The objective of this work was to further elucidate the dissolution process of acetaminophen crystals at the
molecular level. The differences in the etching patterns from different solvents were used to study the
interactions between solvent and acetaminophen molecules at the solid−liquid interface, such as solubilizing
ability and potential solvent adsorption. The predicted etching patterns, based on the projections of attachment
energies on the corresponding faces together with the solubilizing ability of the solvents, fit the observed
etching patterns well. On the (001) face, the etching patterns were predominantly in the direction of the
a-axis, which was also the direction of the dominant attachment energy. On the (110) face, the etching patterns
were consistently in the direction of the c-axis irrespective of solvent used, and they were variable in other
directions. These were well fit by the predicted etching patterns accounting for the different solubilizing
ability of solvents. Both the most significant etching pattern deviations (on the (010) face) and the most
significant morphology changes were observed with dichloroethane for acetaminophen.
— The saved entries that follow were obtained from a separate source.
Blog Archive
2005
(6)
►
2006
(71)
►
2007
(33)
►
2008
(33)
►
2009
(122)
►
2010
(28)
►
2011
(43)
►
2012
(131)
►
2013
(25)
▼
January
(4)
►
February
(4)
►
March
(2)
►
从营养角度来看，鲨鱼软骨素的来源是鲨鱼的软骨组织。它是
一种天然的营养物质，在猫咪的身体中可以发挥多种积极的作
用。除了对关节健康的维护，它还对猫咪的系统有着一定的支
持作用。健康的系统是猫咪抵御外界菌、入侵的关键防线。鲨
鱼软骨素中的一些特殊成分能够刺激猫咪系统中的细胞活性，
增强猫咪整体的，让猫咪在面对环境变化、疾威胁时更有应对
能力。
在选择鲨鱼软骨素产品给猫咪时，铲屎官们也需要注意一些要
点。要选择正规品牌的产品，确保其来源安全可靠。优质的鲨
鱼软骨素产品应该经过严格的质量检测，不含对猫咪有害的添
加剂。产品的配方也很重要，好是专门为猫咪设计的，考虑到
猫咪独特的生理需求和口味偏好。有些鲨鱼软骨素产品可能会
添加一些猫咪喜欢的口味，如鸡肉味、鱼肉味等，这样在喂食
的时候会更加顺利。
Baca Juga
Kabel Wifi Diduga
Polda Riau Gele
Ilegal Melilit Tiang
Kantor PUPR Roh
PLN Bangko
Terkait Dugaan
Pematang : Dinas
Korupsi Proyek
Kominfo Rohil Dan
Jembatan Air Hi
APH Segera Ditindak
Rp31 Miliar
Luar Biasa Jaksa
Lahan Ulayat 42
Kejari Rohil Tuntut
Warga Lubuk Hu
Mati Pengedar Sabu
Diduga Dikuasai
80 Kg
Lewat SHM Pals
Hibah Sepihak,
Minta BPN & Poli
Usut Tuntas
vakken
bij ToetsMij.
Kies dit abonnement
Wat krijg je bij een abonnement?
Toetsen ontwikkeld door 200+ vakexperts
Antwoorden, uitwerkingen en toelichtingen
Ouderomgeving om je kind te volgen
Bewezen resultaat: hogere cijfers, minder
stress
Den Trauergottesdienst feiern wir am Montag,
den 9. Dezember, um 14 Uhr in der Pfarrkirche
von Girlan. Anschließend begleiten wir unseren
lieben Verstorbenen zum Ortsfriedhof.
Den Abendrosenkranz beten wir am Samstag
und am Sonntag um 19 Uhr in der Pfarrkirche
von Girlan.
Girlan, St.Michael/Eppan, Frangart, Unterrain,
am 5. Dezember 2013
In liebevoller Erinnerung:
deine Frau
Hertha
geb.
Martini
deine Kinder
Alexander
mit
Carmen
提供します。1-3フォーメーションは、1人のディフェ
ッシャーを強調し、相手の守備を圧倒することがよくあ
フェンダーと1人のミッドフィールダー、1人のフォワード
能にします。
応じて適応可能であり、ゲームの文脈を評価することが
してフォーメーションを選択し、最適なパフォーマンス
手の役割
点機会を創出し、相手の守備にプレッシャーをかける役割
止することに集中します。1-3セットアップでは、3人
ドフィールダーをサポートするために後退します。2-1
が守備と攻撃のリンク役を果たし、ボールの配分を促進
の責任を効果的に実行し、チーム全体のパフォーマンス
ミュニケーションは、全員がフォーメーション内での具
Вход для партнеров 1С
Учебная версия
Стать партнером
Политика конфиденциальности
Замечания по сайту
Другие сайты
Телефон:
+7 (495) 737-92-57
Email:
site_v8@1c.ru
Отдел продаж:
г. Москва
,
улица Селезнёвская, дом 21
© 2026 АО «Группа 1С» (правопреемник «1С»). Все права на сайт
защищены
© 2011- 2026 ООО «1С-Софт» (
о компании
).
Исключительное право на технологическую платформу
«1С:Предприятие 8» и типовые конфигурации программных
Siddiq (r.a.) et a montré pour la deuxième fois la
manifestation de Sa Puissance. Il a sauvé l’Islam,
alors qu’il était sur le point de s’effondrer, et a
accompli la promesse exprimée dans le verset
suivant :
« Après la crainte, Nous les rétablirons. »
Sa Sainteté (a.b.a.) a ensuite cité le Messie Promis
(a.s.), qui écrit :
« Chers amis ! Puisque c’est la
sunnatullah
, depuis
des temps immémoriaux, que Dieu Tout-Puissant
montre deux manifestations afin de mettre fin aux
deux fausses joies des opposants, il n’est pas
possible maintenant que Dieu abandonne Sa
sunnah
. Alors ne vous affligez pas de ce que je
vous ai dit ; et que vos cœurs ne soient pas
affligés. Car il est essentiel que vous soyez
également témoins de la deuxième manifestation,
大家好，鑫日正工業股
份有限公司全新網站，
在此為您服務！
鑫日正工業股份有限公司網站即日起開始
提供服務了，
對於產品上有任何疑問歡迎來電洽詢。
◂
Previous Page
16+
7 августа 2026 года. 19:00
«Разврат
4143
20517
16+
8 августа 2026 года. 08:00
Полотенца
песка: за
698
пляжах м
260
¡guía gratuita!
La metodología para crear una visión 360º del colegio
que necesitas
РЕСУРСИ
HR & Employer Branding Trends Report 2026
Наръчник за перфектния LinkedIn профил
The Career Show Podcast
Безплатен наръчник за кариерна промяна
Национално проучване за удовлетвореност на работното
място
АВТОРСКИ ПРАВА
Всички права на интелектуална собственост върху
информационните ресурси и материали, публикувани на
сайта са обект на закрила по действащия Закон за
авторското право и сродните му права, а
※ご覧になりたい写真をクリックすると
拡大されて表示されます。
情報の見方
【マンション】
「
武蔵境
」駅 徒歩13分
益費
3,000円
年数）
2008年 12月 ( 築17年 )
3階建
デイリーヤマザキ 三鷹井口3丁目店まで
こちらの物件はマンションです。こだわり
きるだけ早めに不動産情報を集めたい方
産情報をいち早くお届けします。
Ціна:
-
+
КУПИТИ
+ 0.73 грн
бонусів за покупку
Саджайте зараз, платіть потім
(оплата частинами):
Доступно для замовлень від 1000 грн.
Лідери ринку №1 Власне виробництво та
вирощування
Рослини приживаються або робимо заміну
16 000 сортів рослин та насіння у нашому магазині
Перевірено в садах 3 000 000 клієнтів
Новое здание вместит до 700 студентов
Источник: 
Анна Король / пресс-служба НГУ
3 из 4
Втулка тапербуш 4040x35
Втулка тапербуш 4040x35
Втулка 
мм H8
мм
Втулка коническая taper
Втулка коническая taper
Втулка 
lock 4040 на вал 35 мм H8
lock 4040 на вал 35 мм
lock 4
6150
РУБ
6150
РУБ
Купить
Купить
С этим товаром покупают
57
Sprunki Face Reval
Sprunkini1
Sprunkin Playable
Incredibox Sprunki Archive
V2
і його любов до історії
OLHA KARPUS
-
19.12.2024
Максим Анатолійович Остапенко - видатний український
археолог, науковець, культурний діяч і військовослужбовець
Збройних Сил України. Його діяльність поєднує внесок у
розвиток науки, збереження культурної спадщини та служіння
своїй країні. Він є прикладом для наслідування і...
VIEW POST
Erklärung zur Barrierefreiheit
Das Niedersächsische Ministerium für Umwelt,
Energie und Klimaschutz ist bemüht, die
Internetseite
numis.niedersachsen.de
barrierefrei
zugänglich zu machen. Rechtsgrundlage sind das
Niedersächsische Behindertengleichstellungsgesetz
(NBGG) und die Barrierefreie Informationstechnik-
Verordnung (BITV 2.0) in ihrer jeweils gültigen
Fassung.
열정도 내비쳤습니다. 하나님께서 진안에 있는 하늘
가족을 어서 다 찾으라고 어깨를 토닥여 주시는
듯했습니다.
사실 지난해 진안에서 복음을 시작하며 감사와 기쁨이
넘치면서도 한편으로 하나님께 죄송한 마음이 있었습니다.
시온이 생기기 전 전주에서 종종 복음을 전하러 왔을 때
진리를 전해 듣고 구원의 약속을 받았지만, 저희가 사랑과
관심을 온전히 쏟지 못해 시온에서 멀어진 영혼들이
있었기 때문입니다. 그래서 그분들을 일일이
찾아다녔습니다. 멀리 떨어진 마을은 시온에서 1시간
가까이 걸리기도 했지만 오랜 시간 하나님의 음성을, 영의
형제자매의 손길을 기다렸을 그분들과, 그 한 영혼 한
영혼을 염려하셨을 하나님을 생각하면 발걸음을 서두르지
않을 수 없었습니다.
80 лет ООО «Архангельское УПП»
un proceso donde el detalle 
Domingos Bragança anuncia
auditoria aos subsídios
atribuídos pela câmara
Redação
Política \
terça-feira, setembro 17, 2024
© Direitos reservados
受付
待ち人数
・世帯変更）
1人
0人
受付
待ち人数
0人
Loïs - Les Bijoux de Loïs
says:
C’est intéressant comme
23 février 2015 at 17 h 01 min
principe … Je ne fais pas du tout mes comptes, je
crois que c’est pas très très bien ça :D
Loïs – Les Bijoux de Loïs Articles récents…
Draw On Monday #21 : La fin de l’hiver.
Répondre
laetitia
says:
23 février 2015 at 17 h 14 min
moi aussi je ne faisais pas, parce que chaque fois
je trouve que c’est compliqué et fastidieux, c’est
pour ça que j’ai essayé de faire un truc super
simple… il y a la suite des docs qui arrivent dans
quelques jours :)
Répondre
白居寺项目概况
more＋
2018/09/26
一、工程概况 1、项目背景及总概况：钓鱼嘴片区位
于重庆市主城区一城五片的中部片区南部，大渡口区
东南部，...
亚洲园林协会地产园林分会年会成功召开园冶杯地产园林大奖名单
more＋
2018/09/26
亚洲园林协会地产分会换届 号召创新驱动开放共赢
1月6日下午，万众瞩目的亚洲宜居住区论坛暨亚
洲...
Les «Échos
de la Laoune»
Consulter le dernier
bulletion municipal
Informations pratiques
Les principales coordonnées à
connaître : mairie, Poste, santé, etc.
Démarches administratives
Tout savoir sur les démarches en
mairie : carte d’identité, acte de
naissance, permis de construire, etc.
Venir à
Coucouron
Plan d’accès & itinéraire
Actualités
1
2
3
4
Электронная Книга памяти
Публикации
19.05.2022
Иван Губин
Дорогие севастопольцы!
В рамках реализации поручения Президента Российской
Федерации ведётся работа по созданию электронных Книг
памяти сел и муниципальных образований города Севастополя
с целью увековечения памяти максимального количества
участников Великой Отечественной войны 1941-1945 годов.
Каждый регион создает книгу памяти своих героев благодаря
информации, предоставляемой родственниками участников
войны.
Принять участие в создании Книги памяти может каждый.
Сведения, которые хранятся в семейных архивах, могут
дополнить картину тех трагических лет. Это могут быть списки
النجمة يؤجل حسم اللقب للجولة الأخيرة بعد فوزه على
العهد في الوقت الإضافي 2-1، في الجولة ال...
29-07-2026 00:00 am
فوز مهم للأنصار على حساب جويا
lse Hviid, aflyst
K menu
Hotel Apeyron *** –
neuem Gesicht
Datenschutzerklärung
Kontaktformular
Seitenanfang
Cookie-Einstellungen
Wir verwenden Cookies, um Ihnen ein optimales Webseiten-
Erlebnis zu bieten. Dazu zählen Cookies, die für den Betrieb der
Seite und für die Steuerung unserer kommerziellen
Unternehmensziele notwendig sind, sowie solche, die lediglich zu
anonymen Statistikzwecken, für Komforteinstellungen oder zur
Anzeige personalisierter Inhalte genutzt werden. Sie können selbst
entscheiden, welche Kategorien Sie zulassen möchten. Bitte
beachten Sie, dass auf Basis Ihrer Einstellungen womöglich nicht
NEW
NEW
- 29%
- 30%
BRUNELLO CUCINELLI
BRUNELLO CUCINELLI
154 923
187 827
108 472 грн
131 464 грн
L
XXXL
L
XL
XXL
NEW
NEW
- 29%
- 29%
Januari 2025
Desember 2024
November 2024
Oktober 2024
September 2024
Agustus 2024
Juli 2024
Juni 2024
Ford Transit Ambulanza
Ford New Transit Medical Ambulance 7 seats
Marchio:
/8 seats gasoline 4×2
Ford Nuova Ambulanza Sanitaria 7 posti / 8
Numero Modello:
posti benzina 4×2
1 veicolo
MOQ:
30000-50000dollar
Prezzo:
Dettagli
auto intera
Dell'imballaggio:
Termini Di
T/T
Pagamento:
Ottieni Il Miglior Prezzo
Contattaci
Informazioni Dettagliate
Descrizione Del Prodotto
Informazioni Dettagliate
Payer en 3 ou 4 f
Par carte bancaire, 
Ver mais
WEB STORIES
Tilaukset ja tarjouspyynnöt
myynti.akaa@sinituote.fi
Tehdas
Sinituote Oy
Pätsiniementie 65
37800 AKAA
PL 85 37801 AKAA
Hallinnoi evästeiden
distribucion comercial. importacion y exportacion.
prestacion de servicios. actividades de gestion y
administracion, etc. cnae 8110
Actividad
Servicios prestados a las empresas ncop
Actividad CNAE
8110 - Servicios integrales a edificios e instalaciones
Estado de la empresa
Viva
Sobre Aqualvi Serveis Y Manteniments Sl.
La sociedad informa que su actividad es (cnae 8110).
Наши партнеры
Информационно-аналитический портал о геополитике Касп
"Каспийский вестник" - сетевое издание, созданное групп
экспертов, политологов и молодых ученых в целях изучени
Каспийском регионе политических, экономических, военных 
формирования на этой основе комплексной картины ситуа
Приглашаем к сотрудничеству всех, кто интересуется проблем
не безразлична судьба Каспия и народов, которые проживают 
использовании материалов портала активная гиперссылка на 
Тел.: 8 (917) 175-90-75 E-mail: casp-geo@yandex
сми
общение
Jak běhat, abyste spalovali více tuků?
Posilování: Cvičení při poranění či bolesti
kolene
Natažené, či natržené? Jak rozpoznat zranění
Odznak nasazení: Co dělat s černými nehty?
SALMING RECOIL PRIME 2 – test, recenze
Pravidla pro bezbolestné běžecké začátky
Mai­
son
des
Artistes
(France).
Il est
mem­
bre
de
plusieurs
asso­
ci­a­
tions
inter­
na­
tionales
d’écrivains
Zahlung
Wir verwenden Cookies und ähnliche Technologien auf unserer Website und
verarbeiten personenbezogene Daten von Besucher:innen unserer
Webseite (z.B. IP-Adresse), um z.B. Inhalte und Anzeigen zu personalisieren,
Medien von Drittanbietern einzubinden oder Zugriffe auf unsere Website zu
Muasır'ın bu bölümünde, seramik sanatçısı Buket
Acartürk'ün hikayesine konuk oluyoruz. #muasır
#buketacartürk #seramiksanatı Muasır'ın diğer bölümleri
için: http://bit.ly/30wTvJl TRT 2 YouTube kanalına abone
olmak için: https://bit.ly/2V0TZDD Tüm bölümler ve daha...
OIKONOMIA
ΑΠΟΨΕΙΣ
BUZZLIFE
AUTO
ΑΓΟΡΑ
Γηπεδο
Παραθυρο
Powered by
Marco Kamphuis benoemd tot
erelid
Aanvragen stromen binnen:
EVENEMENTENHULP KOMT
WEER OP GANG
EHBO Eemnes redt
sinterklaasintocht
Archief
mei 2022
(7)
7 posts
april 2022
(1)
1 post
The morphology of
acetaminophen crystals from different solvents showed that only the crystals from dichloroethane had significant
elongation along the c-axis, which suggests the existence of stronger adsorption in the a-axis and b-axis
directions than along the c-axis for dichloroethane. Overall, the current work suggests that the crystal interaction
network, together with the interactions between solvent and acetaminophen, affects surface diffusion and
plays an important role in the dissolution process.